Saved data entries:
- Opening Delimiter -

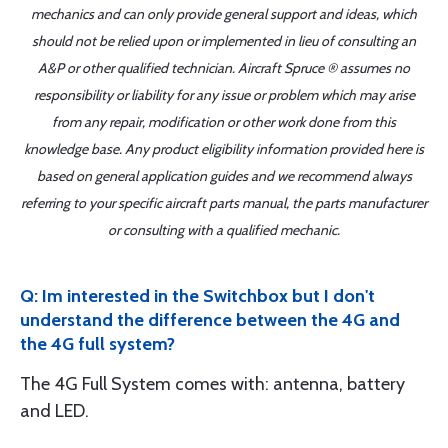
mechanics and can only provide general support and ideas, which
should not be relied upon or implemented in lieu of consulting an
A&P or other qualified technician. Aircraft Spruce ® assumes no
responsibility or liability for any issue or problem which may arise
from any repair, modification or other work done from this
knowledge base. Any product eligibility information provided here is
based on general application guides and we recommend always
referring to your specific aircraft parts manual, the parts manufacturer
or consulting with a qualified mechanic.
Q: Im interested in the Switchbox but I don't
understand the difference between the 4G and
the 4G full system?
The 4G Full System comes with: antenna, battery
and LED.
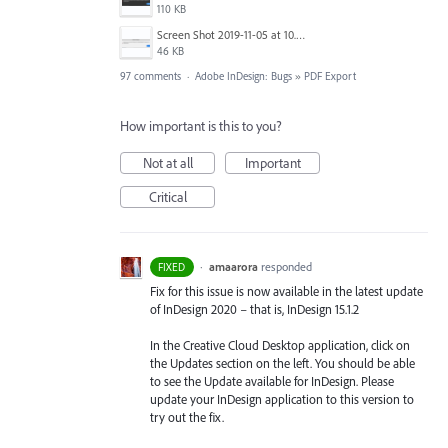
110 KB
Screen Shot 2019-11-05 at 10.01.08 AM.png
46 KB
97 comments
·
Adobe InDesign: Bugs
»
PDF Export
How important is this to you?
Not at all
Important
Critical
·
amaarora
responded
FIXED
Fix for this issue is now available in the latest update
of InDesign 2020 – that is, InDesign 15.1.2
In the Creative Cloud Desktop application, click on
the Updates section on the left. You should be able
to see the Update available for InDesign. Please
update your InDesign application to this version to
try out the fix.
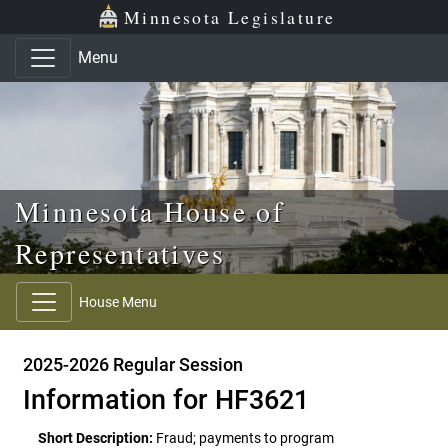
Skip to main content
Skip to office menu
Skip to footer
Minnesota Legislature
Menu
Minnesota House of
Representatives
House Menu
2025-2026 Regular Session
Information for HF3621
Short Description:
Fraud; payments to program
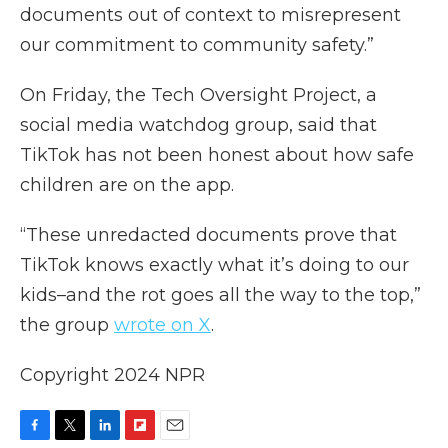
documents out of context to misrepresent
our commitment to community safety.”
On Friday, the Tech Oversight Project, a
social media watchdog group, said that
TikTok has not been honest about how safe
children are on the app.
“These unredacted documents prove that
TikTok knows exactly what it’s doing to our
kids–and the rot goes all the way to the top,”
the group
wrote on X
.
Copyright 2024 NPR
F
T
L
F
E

- Closing Delimiter -

WORK TASK:
Start with the line that holds "Skip to main content" and retype each line through the last one in the data, exactly and without pictures.

WRITTEN ANSWER:
Skip to main content
Skip to office menu
Skip to footer
Minnesota Legislature
Menu
Minnesota House of
Representatives
House Menu
2025-2026 Regular Session
Information for HF3621
Short Description:
Fraud; payments to program
documents out of context to misrepresent
our commitment to community safety.”
On Friday, the Tech Oversight Project, a
social media watchdog group, said that
TikTok has not been honest about how safe
children are on the app.
“These unredacted documents prove that
TikTok knows exactly what it’s doing to our
kids–and the rot goes all the way to the top,”
the group
wrote on X
.
Copyright 2024 NPR
F
T
L
F
E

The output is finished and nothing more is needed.